By Jasbir Bath, IPC principal engineer
Over the last few years, there have been many discussions on the affect of voiding on BGA/CSP solder joint reliability. IPC-A-610 and J-STD-001 standards state that greater than 25% of voiding in any ball in the X-ray image area is classified as a defect according to Electronic Product Classifications 1, 2 and 3.
The challenge that has faced the industry is what data is available to support the greater than 25% voiding defect classification and how early will a failure occur when a BGA or CSP component solder joint has a void greater than 25% versus a solder joint which does not.

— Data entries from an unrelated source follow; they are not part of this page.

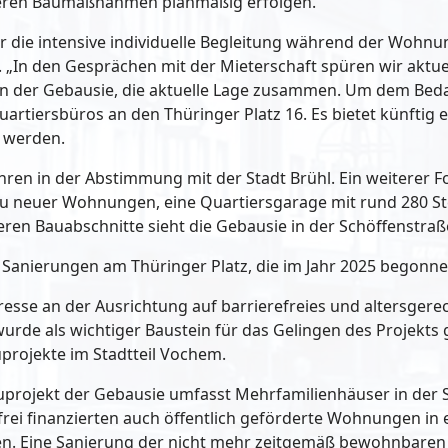
teren Baumaßnahmen planmäßig erfolgen.
r die intensive individuelle Begleitung während der Wohn
„In den Gesprächen mit der Mieterschaft spüren wir aktue
erin der Gebausie, die aktuelle Lage zusammen. Um dem Beda
artiersbüros an den Thüringer Platz 16. Es bietet künftig e
 werden.
hren in der Abstimmung mit der Stadt Brühl. Ein weiterer F
au neuer Wohnungen, eine Quartiersgarage mit rund 280 Ste
eren Bauabschnitte sieht die Gebausie in der Schöffenstraß
 Sanierungen am Thüringer Platz, die im Jahr 2025 begonne
esse an der Ausrichtung auf barrierefreies und altersgere
rde als wichtiger Baustein für das Gelingen des Projekts
projekte im Stadtteil Vochem.
uprojekt der Gebausie umfasst Mehrfamilienhäuser in der 
ei finanzierten auch öffentlich geförderte Wohnungen in e
en. Eine Sanierung der nicht mehr zeitgemäß bewohnbaren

There have been many studies in the industry to try and understand how voids can affect solder joint reliability. IPC SPVC (Solder Products Value Council) conducted a study which found that there did not appear to be a correlation between void size and number of cycles to failure when comparing voiding levels below and above 25% of the X-ray image area. In a separate study (Ref. 1) solder joint reliability was reduced only when the voids were located in the crack path which reduced the overall path length to cause solder joint failure. The above studies were done with relatively mild thermal cycling temperature ranges from 0C to 100C. When investigating with wider temperature cycling ranges from -55C to +125C with larger stresses on the solder joint (Ref. 2), voids greater than 25% failed earlier than solder joints with less than 25% primarily due to the location of the voids in the crack path. It was also found that the failure cycle of void containing solder joints was only slightly earlier than the non-void containing solder joints.

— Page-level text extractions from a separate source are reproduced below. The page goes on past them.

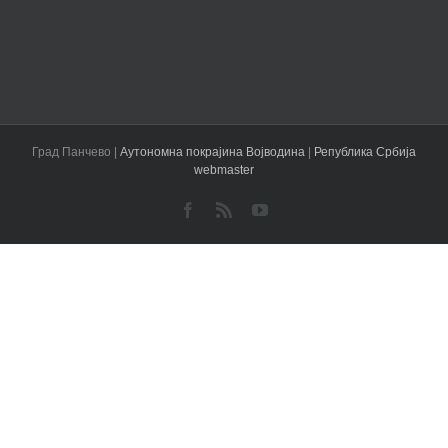
Град Панчево |
Аутономна покрајина Војводина
|
Република Србија
webmaster
Facebook
Rss
YouTube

A more recent study comparing voiding % at less than 25% and at 42% indicated the increased voiding % did give a reduced solder joint reliability when thermal cycling from -40C to +100C (Ref.3). It also indicated a group of smaller voids may be more of a concern than a single large void. The study highlighted the need for more work to determine acceptable levels of voiding from both a thermal and mechanical reliability point of view. This information would be used in developing standards going forward for areas of the BGA/CSP components where there are increased stresses such as the outer row and corners of the component as well as die shadow areas.

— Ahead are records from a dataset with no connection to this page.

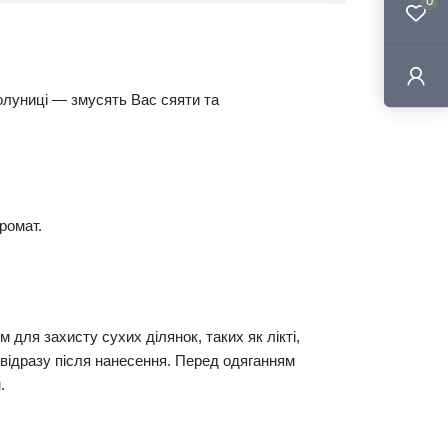
0
олуниці — змусять Вас сяяти та
ромат.
для захисту сухих ділянок, таких як лікті,
и відразу після нанесення. Перед одяганням
.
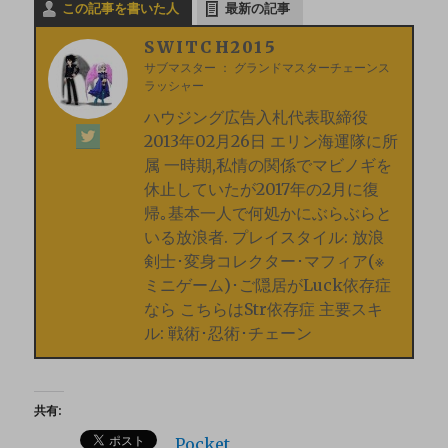
この記事を書いた人
最新の記事
SWITCH2015
サブマスター
：
グランドマスターチェーンス
ラッシャー
ハウジング広告入札代表取締役
2013年02月26日 エリン海運隊に所
属 一時期,私情の関係でマビノギを
休止していたが2017年の2月に復
帰｡基本一人で何処かにぶらぶらと
いる放浪者. プレイスタイル: 放浪
剣士･変身コレクター･マフィア(※
ミニゲーム)･ご隠居がLuck依存症
なら こちらはStr依存症 主要スキ
ル: 戦術･忍術･チェーン
共有:
Pocket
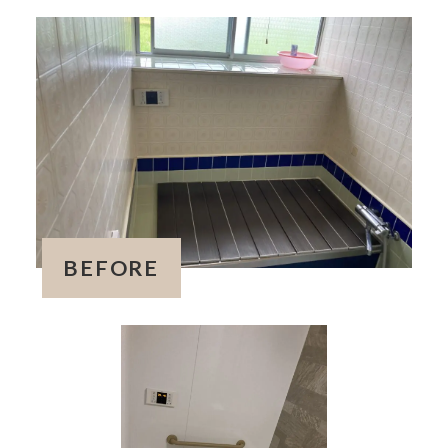
BEFORE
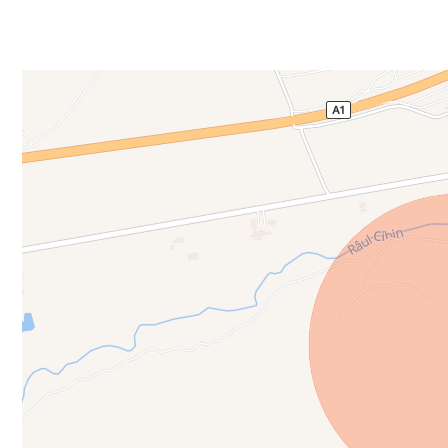
Preț: 310.000€
Pentru detalii și vizionări, vă stăm la dispoziție la nu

In many of the investigations conducted to date, it has been a challenge to produce large voids to understand the affect on solder joint reliability based on the improved solder paste materials and optimized reflow profiles used in the industry, which indicates that the voiding criteria could be used to establish soldering process controls rather than verifying component solder joint integrity. Changing the current IPC criteria for BGA voiding to be a process indicator rather than a reject criteria is an area which will be discussed at the IPC J-STD-001 and IPC-A-610 standard meetings and technical conference at IPC APEX next year in February. It should be a lively discussion.
Ref. 1: S. Sethuraman et al., The Effect of Process Voiding on BGA Solder Joint Fatigue Life Measured in Accelerated Thermal Cycling, SMTAI conf. (2007).
Ref. 2: D.Hillman et al., The Last Will and Testament of the BGA Void, SMTAI conf. (2011).
Ref. 3: G. Qin et al. Assessing the Impact of Temperature Cycling Reliability of High Levels of Voiding in BGA Solder Joints, SMTAI conf. (2012).